Prior to the conclusion of the Six Nations, which England won with victory over Italy on the final day, Marchant had not been involved with Jones’ squad since the build-up to Rugby World Cup 2019.

He admitted it was a “little bit strange” walking into camp once more, but added “it was nice coming in and just being able to get stuck back in”.

Marchant is also happy to report that the ‘Guv’ nickname that he picked up in Auckland did not last more than “a couple of days” following his return to Harlequins.

Having spoken to Jones about his experience in New Zealand, Marchant is now keen to earn a place in England’s match-day squad during the Autumn Nations Cup.

“I've spoken to both [Jones and Harlequins coach, Gustard] just about taking things I've learnt, and putting it into practice,” he said.

“Just literally try to get on the ball a little bit more, and it's been good. A lot of the messaging is really positive and it's just about actually putting it into place now. 

“And, if that starts to happen, then hopefully we’ll see some benefit from it.”

Putting his hand up

On the weekend, Jones urged the younger players in his squad to show a “desperation to play” during the Autumn Nations Cup. 

No one could argue with Marchant’s desire to develop and improve following his stint in Auckland, and he is unsurprisingly keen to catch his coach’s eye.

“I'm always trying to put my hand up where I can,” he said. 

“All the young lads are the same, all trying to put their hand up because we all want to be involved. We all want to be in the mix. 

“So, again, hopefully it comes off and we do manage to get some game time. But for the moment, it's just literally ‘keep your head down, keep working’ and then fingers crossed.”

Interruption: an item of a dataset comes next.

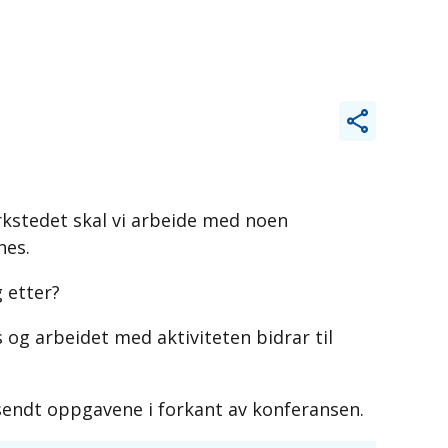
rkstedet skal vi arbeide med noen
nes.
g etter?
og arbeidet med aktiviteten bidrar til
ilsendt oppgavene i forkant av konferansen.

Following England’s Six Nations Championship success, the mood in the camp is understandably positive heading into the Autumn Nations Cup.

“Obviously, it's great to win silverware and win the Six Nations,” Marchant said. 

“All the boys are really looking forward to this new tournament. We've got Georgia first game. It's such a big one to start off with. 

“And, for us, we're all just putting everything into that and getting all our training and stuff sorted so when that game comes, we're ready.”